*** Dataset records ***

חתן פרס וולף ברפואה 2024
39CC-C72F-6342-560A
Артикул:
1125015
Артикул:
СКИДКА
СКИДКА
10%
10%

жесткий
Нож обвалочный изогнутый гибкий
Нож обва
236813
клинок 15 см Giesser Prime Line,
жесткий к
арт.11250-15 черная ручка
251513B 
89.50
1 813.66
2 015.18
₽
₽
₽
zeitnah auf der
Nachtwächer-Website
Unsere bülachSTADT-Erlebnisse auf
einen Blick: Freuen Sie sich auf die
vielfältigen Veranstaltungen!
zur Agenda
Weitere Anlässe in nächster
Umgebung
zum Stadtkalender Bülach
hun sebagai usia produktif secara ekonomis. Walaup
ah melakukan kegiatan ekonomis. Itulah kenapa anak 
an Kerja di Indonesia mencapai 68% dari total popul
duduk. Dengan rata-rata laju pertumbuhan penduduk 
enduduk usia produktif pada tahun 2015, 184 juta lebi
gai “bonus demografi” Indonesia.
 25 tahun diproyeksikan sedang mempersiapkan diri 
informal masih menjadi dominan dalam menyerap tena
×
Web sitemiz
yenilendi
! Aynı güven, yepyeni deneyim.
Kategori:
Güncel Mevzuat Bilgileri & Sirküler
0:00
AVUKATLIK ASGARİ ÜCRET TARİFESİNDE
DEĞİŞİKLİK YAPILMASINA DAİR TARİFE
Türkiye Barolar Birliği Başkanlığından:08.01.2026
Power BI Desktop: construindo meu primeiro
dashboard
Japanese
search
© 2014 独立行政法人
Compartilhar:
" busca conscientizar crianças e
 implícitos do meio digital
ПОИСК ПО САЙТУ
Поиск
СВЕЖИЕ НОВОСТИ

***

▶ **Task directions**: Every entry should be retyped exactly as shown.

▶ **Output below**:
חתן פרס וולף ברפואה 2024
39CC-C72F-6342-560A
Артикул:
1125015
Артикул:
СКИДКА
СКИДКА
10%
10%

жесткий
Нож обвалочный изогнутый гибкий
Нож обва
236813
клинок 15 см Giesser Prime Line,
жесткий к
арт.11250-15 черная ручка
251513B 
89.50
1 813.66
2 015.18
₽
₽
₽
zeitnah auf der
Nachtwächer-Website
Unsere bülachSTADT-Erlebnisse auf
einen Blick: Freuen Sie sich auf die
vielfältigen Veranstaltungen!
zur Agenda
Weitere Anlässe in nächster
Umgebung
zum Stadtkalender Bülach
hun sebagai usia produktif secara ekonomis. Walaup
ah melakukan kegiatan ekonomis. Itulah kenapa anak 
an Kerja di Indonesia mencapai 68% dari total popul
duduk. Dengan rata-rata laju pertumbuhan penduduk 
enduduk usia produktif pada tahun 2015, 184 juta lebi
gai “bonus demografi” Indonesia.
 25 tahun diproyeksikan sedang mempersiapkan diri 
informal masih menjadi dominan dalam menyerap tena
×
Web sitemiz
yenilendi
! Aynı güven, yepyeni deneyim.
Kategori:
Güncel Mevzuat Bilgileri & Sirküler
0:00
AVUKATLIK ASGARİ ÜCRET TARİFESİNDE
DEĞİŞİKLİK YAPILMASINA DAİR TARİFE
Türkiye Barolar Birliği Başkanlığından:08.01.2026
Power BI Desktop: construindo meu primeiro
dashboard
Japanese
search
© 2014 独立行政法人
Compartilhar:
" busca conscientizar crianças e
 implícitos do meio digital
ПОИСК ПО САЙТУ
Поиск
СВЕЖИЕ НОВОСТИ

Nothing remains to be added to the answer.